Keju 科举 - O sistema de Exames Imperiais

A quinta grande invenção chinesa foi o sistema de Exames Imperiais, que teve uma história de 1300 anos e serviu como meio para escolher os oficiais civis e militares para a governação e defesa do País. Foi pelo modelo civil que os jesuítas introduziram os exames na Europa, no século XVII

 

O sistema de Exames Imperiais, conhecido por Keju (科举), foi criado na dinastia Sui (581-618) com o objectivo de formar um corpo de letrados e de militares para a Administração civil e militar da China. O sistema foi sendo aperfeiçoado ao longo dos seus 1300 anos de história e sofreu reformas até à última das dinastias imperiais.

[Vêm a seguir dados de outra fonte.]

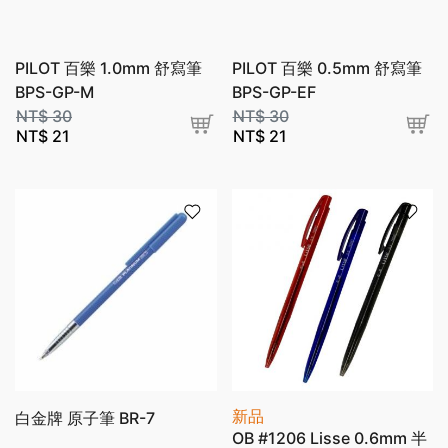
PILOT 百樂 1.0mm 舒寫筆
PILOT 百樂 0.5mm 舒寫筆
BPS-GP-M
BPS-GP-EF
NT$
30
NT$
30
NT$
21
NT$
21
新品
白金牌 原子筆 BR-7
OB #1206 Lisse 0.6mm 半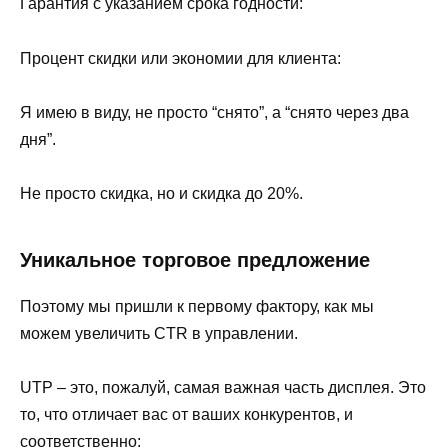
Гарантия с указанием срока годности:
Процент скидки или экономии для клиента:
Я имею в виду, не просто “снято”, а “снято через два
дня”.
Не просто скидка, но и скидка до 20%.
Уникальное торговое предложение
Поэтому мы пришли к первому фактору, как мы
можем увеличить CTR в управлении.
UTP – это, пожалуй, самая важная часть дисплея. Это
то, что отличает вас от ваших конкурентов, и
соответственно: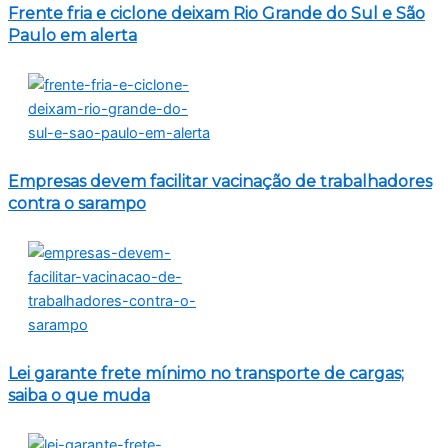
Frente fria e ciclone deixam Rio Grande do Sul e São
Paulo em alerta
Empresas devem facilitar vacinação de trabalhadores
contra o sarampo
Lei garante frete mínimo no transporte de cargas;
saiba o que muda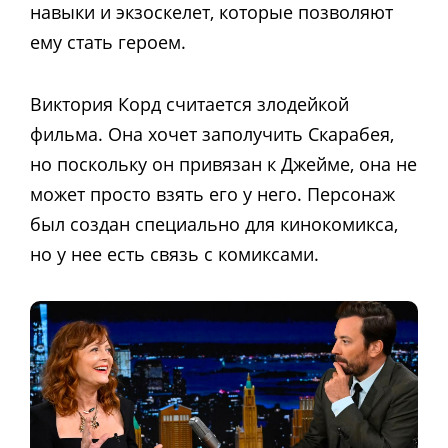
навыки и экзоскелет, которые позволяют
ему стать героем.
Виктория Корд считается злодейкой
фильма. Она хочет заполучить Скарабея,
но поскольку он привязан к Джейме, она не
может просто взять его у него. Персонаж
был создан специально для кинокомикса,
но у нее есть связь с комиксами.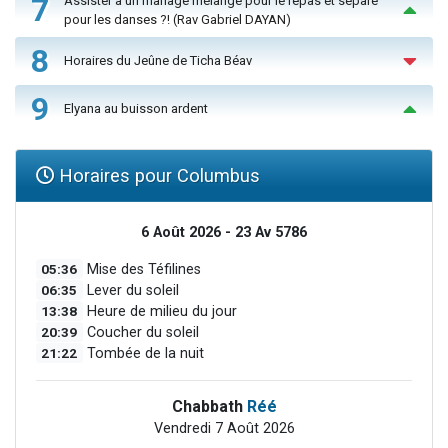
7
Assister à un mariage mélangé pour le repas et séparé
pour les danses ?! (Rav Gabriel DAYAN)
8
Horaires du Jeûne de Ticha Béav
9
Elyana au buisson ardent
Horaires pour Columbus
6 Août 2026 - 23 Av 5786
05:36
Mise des Téfilines
06:35
Lever du soleil
13:38
Heure de milieu du jour
20:39
Coucher du soleil
21:22
Tombée de la nuit
Chabbath
Réé
Vendredi 7 Août 2026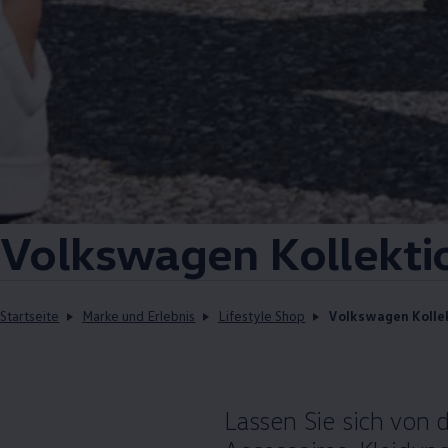
Volkswagen
Kollekti
Startseite
Marke und Erlebnis
Lifestyle Shop
Volkswagen Kolle
Lassen Sie sich von 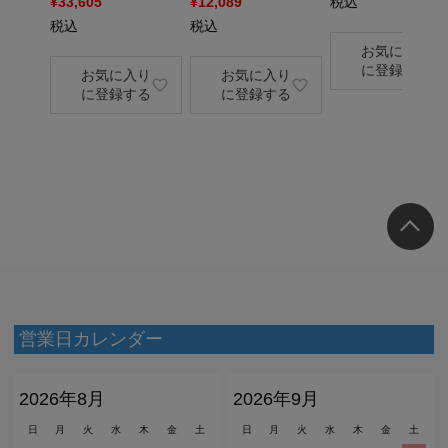
¥
33,605
¥
12,089
税込
税込
税込
お気に入り
に登録する
お気に入り
お気に入り
に登録する
に登録する
営業日カレンダー
2026年8月
2026年9月
日
月
火
水
木
金
土
日
月
火
水
木
金
土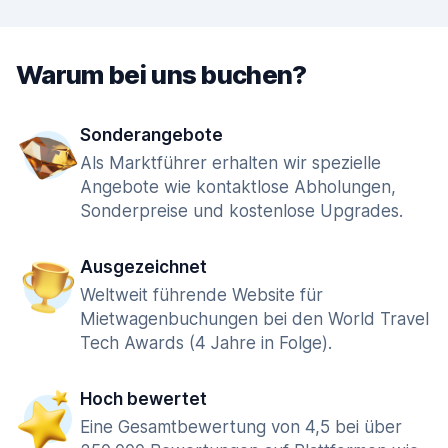
Warum bei uns buchen?
Sonderangebote
Als Marktführer erhalten wir spezielle
Angebote wie kontaktlose Abholungen,
Sonderpreise und kostenlose Upgrades.
Ausgezeichnet
Weltweit führende Website für
Mietwagenbuchungen bei den World Travel
Tech Awards (4 Jahre in Folge).
Hoch bewertet
Eine Gesamtbewertung von 4,5 bei über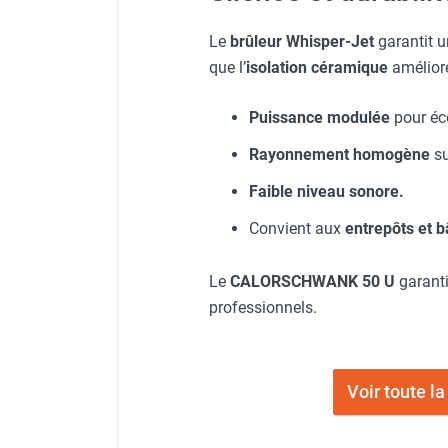
Chauffage FARM au gaz
Le
brûleur Whisper-Jet
garantit u
Chauffage FARM au fioul
que l’
isolation céramique
améliore
Chauffage d'atelier granulés / bois /
carton
Puissance modulée
pour éc
Chaudière fixe à eau
Aérotherme fixe mural
Rayonnement homogène
su
Aérotherme électrique
Faible niveau sonore.
Aérotherme au gaz
Aérotherme à eau chaude ou froide
Convient aux
entrepôts et b
Aérotherme au fioul
Aérotherme pompe à chaleur
Le
CALORSCHWANK 50 U
garanti
(détente directe)
professionnels.
Chauffage mobile électrique, fioul et
gaz
Chauffage mobile électrique
Chauffage électrique soufflant
Voir toute 
Chauffage haute température pour
étuvage industriel ou destruction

A selecção de oficiais governamentais era feita tanto por hereditariedade dos filhos dos altos dignitários como por recomendação de homens sábios.
O sistema de Exames Imperiais, no entanto, tornou-se o mais importante método de recrutamento. Através dele dotava-se o Império de pessoas de todas as classes sociais que por puro mérito tinham oportunidade de atingir esses cargos. Também fazia com que a população masculina fosse incentivada a estudar, além de ser um contraponto à aristocracia, habituada a ter esses cargos sem nada fazer para os merecer.
Havia quatro diferentes tipos de exames imperiais. O mais importante, que se  prolongou pelo período mais longo e seleccionou o maior número de oficiais, era o Gongju. Existiam ainda os exames de artes marciais (Wuju), os ordenados pelo imperador em ocasiões muito especiais (Zhiju) e os para juniores (Tongziju).
Os exames na categoria Gongju eram realizados em períodos regulares e havia vários grupos de testes que era preciso passar. Primeiro havia exames preparatórios para se entrar nos exames imperiais – os Tongshi. Os candidatos aprovados tomavam o título de Xiucai, tendo a possibilidade de irem à capital da província realizar os exames imperiais na segunda etapa.
A partir daí havia três séries de exames, existindo quotas para os candidatos de cada uma das províncias. O primeiro era conhecido por exame provincial (Xiangshi), que dava aos que passavam o título oficial de Juren e permitia-lhes que fossem fazer os exames do ministério (Huishi) realizados na capital do país. Os aprovados recebiam o título Gongshi e tinham acesso aos exames do palácio (Dianshi), o último degrau, realizado normalmente pelo próprio Imperador no Palácio Imperial. Jinshi era o título daqueles que com sucesso passavam esses exames, ficando com acesso directo às altas posições imperiais.
Estes eram os graus literários existentes na dinastia Qing, que nos chegaram através dos padres jesuítas Gabriel de Magalhães S. J., no livro Nova Relação da China, escrito em 1668; Álvaro Semedo S. J., na Relação da Grande Monarquia da China de 1637, e ainda Abílio Basto, através da obra Exames na China, de 1937.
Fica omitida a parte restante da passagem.